#### [Entries supplied]
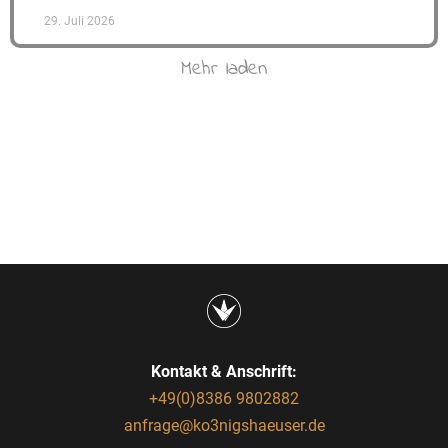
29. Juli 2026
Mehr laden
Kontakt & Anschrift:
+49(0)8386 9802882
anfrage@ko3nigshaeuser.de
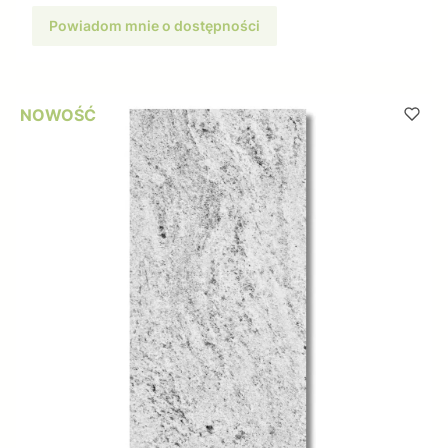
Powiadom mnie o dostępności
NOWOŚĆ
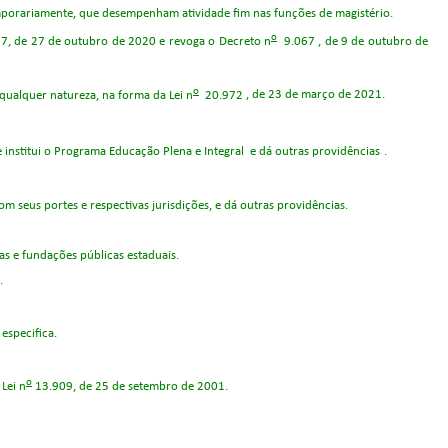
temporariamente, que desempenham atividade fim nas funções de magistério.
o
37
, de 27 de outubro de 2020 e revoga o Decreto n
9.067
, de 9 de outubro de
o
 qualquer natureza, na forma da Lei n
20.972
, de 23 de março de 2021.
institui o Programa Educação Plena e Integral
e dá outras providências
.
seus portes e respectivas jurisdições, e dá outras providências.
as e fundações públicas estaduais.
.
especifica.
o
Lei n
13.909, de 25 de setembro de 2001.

#### [Task instructions]
Write out every line of the listing that holds the word "providências".

#### [Answer to this exercise]
e dá outras providências
seus portes e respectivas jurisdições, e dá outras providências.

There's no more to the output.